To help out people who want to try it for themselves, Thibodeau and Walsh offered a few tips:
- To clean windows, try using just warm water and a microfiber cloth such as E-cloth, a product Thibodeau swears by for cleaning glass. And for especially dirty windows, use a mix of warm water with a little bit of biodegradable soap and white vinegar with a sponge or rag, then finish it with water and the microfiber cloth.
- To remove stains in kitchen sinks, bathtubs and showers, sprinkle baking soda on a damp sponge and scrub the surface in circular motions, adding just enough water to form a paste the consistency of toothpaste, Walsh said. “That takes off 90 percent of the stains we encounter … it acts like a very gentle scouring agent and it won’t scratch the surface,” Walsh said.
- To air out rugs and pieces of furniture that smell stale, consider just placing them outside on a sunny day. “The sun is a great deodorizer,” Walsh said. “Just putting it out in the sun for an afternoon is the best way to get rid of odors and get rid of bacteria.”
- While white vinegar is a great ingredient to use in cleaning, it should not be used on granite or tile because its acidity can eat away at those materials over time. Also, it’s best to combine vinegar with other simple ingredients if you truly want it to clean a surface. “Vinegar doesn’t actually clean anything, and that surprises a lot of people,” Walsh said. “You need to add a bit of dish detergent to it. Vinegar acts as a mild disinfectant and a rinse agent. It’s really nice for windows and glossy surfaces.”

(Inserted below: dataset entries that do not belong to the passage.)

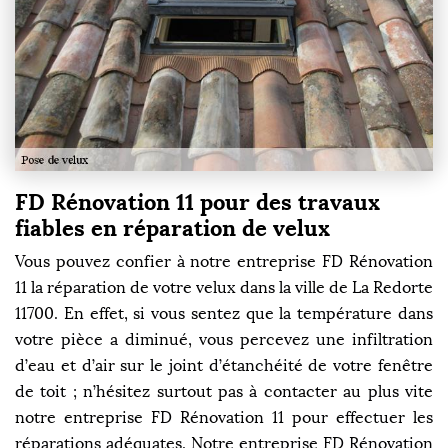
FD Rénovation 11 pour des travaux
fiables en réparation de velux
Vous pouvez confier à notre entreprise FD Rénovation
11 la réparation de votre velux dans la ville de La Redorte
11700. En effet, si vous sentez que la température dans
votre pièce a diminué, vous percevez une infiltration
d’eau et d’air sur le joint d’étanchéité de votre fenêtre
de toit ; n’hésitez surtout pas à contacter au plus vite
notre entreprise FD Rénovation 11 pour effectuer les
réparations adéquates. Notre entreprise FD Rénovation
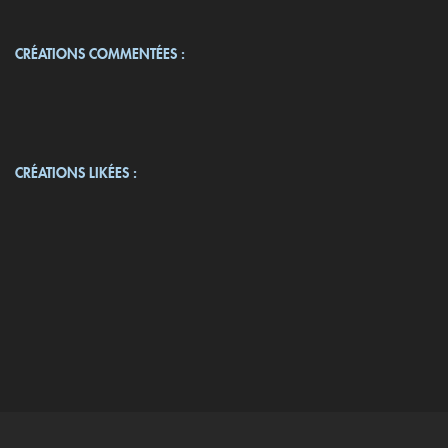
CRÉATIONS COMMENTÉES :
CRÉATIONS LIKÉES :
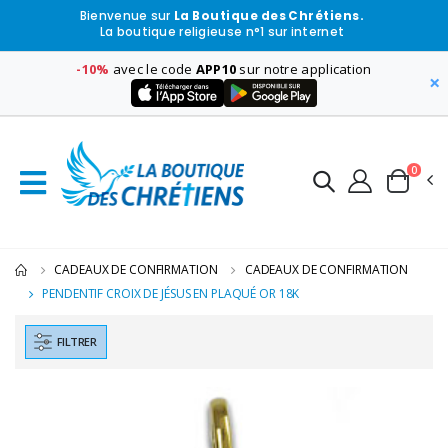
Bienvenue sur
La Boutique des Chrétiens.
La boutique religieuse n°1 sur internet
-10%
avec le code
APP10
sur notre application
×
0
CADEAUX DE CONFIRMATION
CADEAUX DE CONFIRMATION
PENDENTIF CROIX DE JÉSUS EN PLAQUÉ OR 18K
FILTRER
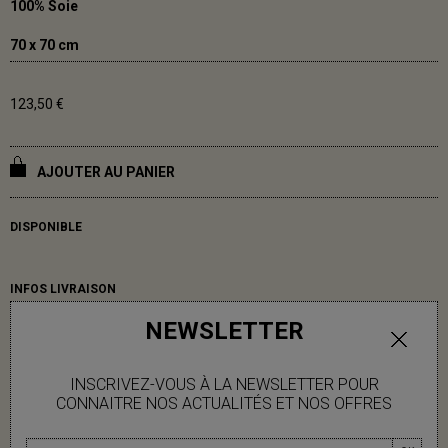
100% Soie
70 x 70 cm
123,50 €
AJOUTER AU PANIER
DISPONIBLE
INFOS LIVRAISON
NEWSLETTER
INSCRIVEZ-VOUS À LA NEWSLETTER POUR
CONNAITRE NOS ACTUALITÉS ET NOS OFFRES
VOUS AIMEREZ AUSSI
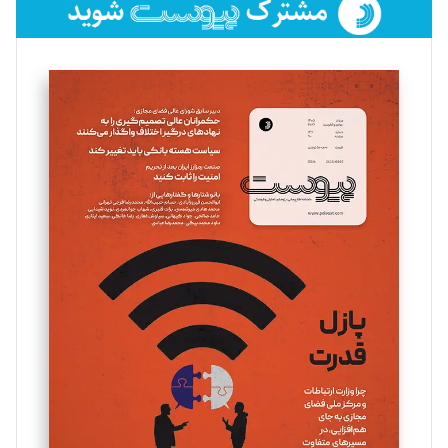
فائزه فتحی رستمی
تحریریه
سروش کرمیان
تحریریه
مینا پاکدل
تحریریه
یسنا امان‌پور
تحریریه
ملینا جعفری
تحریریه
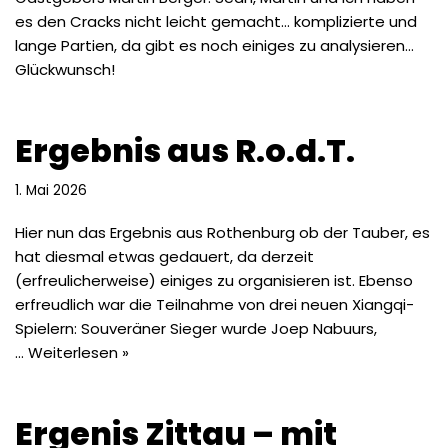
es den Cracks nicht leicht gemacht… komplizierte und
lange Partien, da gibt es noch einiges zu analysieren…
Glückwunsch!
Ergebnis aus R.o.d.T.
1. Mai 2026
Hier nun das Ergebnis aus Rothenburg ob der Tauber, es
hat diesmal etwas gedauert, da derzeit
(erfreulicherweise) einiges zu organisieren ist. Ebenso
erfreudlich war die Teilnahme von drei neuen Xiangqi-
Spielern: Souveräner Sieger wurde Joep Nabuurs,
…
Weiterlesen »
Ergenis Zittau – mit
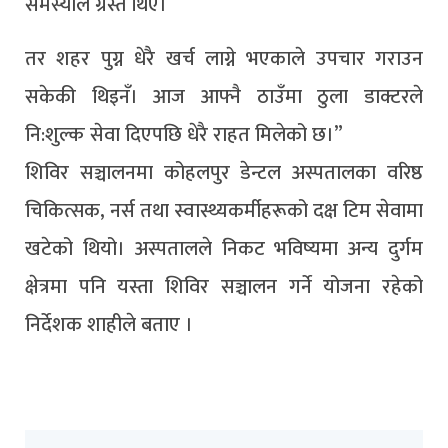
समस्याले ग्रस्त थिएँ।
तर शहर पुग्न धेरै खर्च लाग्ने भएकाले उपचार गराउन
सकेकी थिइनँ। आज आफ्नै ठाउँमा ठुला डाक्टरले
नि:शुल्क सेवा दिएपछि धेरै राहत मिलेको छ।”
शिविर सञ्चालनमा कोहलपुर डेन्टल अस्पतालका वरिष्ठ
चिकित्सक, नर्स तथा स्वास्थ्यकर्मीहरूको दक्ष टिम सेवामा
खटेको थियो। अस्पतालले निकट भविष्यमा अन्य दुर्गम
क्षेत्रमा पनि यस्ता शिविर सञ्चालन गर्ने योजना रहेको
निर्देशक शाहीले बताए ।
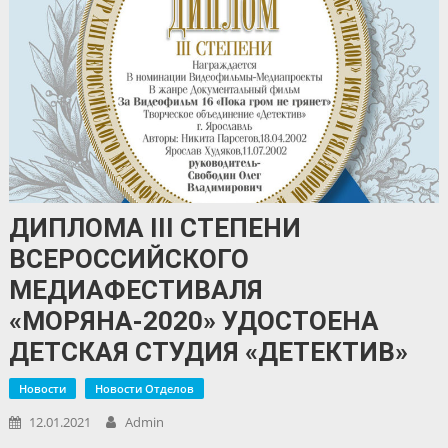
ДИПЛОМА III СТЕПЕНИ
ВСЕРОССИЙСКОГО
МЕДИАФЕСТИВАЛЯ
«МОРЯНА-2020» УДОСТОЕНА
ДЕТСКАЯ СТУДИЯ «ДЕТЕКТИВ»
Новости
Новости Отделов
12.01.2021
Admin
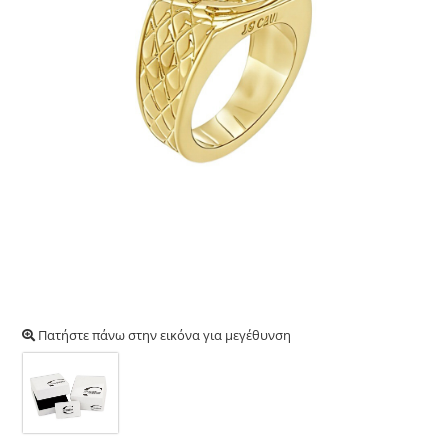
Πατήστε πάνω στην εικόνα για μεγέθυνση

- Wrap a rag around wooden skewers to create a tool for cleaning corners and crevasses, such as the tracks on a window frame, Thibodeau said.
- If you have hard water that creates orange stains on your toilet, scrubbing with a pumice stone can remove those stains in a matter of seconds, Thibodeau said.
How to make your own all-purpose cleaner
Thibodeau tinkered with ingredients for a while before coming up with her own all-purpose cleaner, which she has used in dozens of homes, and she was happy to share the recipe with our readers.
OrganiClean all-purpose cleaner
- 1 tbsp Sal Suds
- 10 drops orange essential oil
- 10 drops grapefruit essential oil
- 3 cups water
- 1 cup white vinegar
Also need: 32-ounce glass bottle (because essential oils can eat away at plastic bottles over time) and a plastic spray bottle top that fits the top of the bottle. The 32-ounce Bragg Organic Apple Cider Vinegar bottle is perfect for this.
- Combine all ingredients in the glass bottle. Mix together well.
- Screw on the spray bottle top and shake before use.
- Do not use this product on granite, tile or other surfaces that can be eroded by acidic formulas. For those surfaces, simply use a little soapy warm water.
If you’d prefer another scent to citrus, try different essential oils in this recipe. Walsh uses lemongrass, tea tree and peppermint oils in his cleaning solutions on a regular basis. And all-natural cleaning solutions made by Good Natured Brand, a southern Maine company, include lavender oil and lemon peel oil.